Successful, enduring, fun relationships often are founded upon hammering out quite mundane and tedious issues. There is no point starting assuming that the man is incapable of understanding what is needed, you might as well give up right away. Beyonce, labelling men as irredeemable every morning on my radio is not helping gender relationships. Let us have a hit song about a man and woman discussing what has to be done and then getting it on because they feel there is a balance, and above all discussion, not simply dictation, in their relationship. Let us have less 'If I Were A Boy' and more of McFadden & Whitehead's 'Ain't No Stoppin' Us Now' (1979): 'There's been so many things that have held us down/ But now it looks like things are finally comin' around/ I know we've got a long, long way to go/ And where we'll end up, I don't know/ But we won't let nothin' hold us back/ We're puttin' ourselves together, We're polishin' up our act, yeah./'
Beyonce's is probably the worst in which she envisages herself being a man for a day and she portrays the life of a slob not bothering with his appearance, doing bad things he knows he will get away with and being inconsiderate to his girlfriend. The man portrayed has no redeeming features and because she speaks about it generically, not referrring to a particular man it is seen as an admonishment to men in general. She gives not chance for the man, 'because you're just a boy, you don't understand' and never will. It is interesting that the word 'boy' is used especially from a black US artist. Perhaps she has no knowledge of its history. You can photographs from the 1950s of black men with placards saying 'I am not a boy, I am a man', because 'boy' was used to denigrate black men in segregated America to make them seem inferior or at least juvenile. You still hear South Africans (and not just white ones) refer to their 'garden boy' or 'the boy who fixed the car' to refer to black men in menial jobs even this long after apartheid finished. I know that like the word 'nigger' in US culture, boy has to some extent been recaptured as a kind of knock-about phrase, see 'Boyz N The 'Hood' (1991), 'Bad Boys' (1995) and 'Bad Boys 2' (2003) for a young man. However, with one swoop Beyonce has almost reinstated it as a derogatory term.
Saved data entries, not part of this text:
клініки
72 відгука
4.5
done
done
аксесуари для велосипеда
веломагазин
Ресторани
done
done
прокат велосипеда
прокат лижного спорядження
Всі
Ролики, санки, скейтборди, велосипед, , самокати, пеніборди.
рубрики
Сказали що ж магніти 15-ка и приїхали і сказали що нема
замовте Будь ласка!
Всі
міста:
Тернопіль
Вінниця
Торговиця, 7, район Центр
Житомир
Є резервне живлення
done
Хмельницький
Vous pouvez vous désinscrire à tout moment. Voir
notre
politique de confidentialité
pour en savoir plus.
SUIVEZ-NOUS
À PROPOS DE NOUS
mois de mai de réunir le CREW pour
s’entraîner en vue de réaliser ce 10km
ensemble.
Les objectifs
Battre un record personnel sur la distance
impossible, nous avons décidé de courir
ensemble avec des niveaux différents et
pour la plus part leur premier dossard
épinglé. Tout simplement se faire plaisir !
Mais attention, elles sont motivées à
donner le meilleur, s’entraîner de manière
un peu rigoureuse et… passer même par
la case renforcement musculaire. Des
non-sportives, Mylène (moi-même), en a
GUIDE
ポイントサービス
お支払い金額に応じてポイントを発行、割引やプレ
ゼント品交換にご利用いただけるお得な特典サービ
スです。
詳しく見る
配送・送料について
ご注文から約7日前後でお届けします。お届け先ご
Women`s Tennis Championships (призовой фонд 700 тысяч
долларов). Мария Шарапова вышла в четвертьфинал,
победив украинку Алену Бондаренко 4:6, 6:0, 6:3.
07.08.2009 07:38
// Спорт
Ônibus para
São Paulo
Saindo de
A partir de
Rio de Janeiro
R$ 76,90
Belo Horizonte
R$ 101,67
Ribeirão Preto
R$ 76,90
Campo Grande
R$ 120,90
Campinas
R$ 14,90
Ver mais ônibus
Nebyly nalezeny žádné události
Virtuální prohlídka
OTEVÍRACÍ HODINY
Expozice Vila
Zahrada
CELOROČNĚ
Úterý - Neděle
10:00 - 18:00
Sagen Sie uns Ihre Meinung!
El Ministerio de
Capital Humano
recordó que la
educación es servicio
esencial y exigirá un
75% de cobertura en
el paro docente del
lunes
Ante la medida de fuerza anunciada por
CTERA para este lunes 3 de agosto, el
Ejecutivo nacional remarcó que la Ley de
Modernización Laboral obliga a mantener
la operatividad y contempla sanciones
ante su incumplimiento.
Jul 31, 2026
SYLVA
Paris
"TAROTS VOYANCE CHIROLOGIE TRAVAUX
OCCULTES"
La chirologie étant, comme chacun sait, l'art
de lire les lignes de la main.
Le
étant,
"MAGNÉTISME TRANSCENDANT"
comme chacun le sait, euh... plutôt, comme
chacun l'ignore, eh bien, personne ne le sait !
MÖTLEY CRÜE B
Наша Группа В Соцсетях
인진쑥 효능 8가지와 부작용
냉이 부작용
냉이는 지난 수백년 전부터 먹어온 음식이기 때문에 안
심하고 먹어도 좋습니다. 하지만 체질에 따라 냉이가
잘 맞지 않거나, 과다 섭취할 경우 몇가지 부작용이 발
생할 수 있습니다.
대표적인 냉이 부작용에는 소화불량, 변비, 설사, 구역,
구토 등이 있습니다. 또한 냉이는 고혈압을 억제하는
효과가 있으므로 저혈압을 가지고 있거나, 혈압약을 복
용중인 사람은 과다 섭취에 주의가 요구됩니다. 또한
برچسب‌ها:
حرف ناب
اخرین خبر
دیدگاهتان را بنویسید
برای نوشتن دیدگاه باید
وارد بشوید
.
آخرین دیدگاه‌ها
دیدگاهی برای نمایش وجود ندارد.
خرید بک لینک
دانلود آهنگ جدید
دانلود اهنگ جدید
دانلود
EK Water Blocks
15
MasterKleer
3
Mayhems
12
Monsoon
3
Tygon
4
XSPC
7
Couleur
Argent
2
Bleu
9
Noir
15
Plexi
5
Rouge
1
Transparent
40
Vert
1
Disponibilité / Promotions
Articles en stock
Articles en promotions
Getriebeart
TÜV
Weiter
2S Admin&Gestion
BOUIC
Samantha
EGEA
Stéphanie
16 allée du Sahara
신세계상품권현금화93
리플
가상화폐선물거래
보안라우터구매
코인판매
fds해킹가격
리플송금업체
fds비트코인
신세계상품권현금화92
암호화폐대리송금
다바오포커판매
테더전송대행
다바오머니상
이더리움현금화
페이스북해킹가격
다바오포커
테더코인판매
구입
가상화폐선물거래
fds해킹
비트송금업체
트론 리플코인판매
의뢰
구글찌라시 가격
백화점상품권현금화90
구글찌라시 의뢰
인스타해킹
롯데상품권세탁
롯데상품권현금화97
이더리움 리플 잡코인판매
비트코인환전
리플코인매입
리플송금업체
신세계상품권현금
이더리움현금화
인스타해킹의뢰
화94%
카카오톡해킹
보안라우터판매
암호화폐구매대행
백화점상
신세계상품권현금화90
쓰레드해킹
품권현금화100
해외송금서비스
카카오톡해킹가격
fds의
That is sorted then, why not just go off and become a lesbian because clearly no man stands a chance with you Beyonce. Probably more accurately no woman would either, as a lot of what she is talking about is selfishness. There is a sense that if a partner is not in 100% agreement with what the princess wants then he is not listening properly. Has Beyonce (or her song writer - BC Jean, aged 21) ever actually been in a relationship? If they try to run them like this then they are doomed to failure. All relationships are about balance, however, by bringing up daughters to think they are princesses the balance is being shattered. A princess feels she deserves to have absolutely everything she wishes. Some find men who will comply, but the women in such situations become insatiable and a lot of the bad debt in the UK is caused by unsustainable demands in the average household because no-one is willing to say 'let's stop and think if we can afford it' or even 'no'. This is the crux of the matter. On Beyonce's basis any man saying 'no' is simply not listening. What is neglected entirely, is that as adults we can listen and yet still disagree with someone. I accept that people say 'no' sometimes on an irrational basis, but then if you think that you open up dialogue. The female attitude that every request/demand must be complied with or it simply proves that the message has not been heard is very unhealthy and helps wreck relationships. Relationships that succeed are a fine balance that needs constant work from both parties. If one side keeps simply demanding and will not accept any other opinion then it is as much fun as being on a see-saw with one side concreted to the ground.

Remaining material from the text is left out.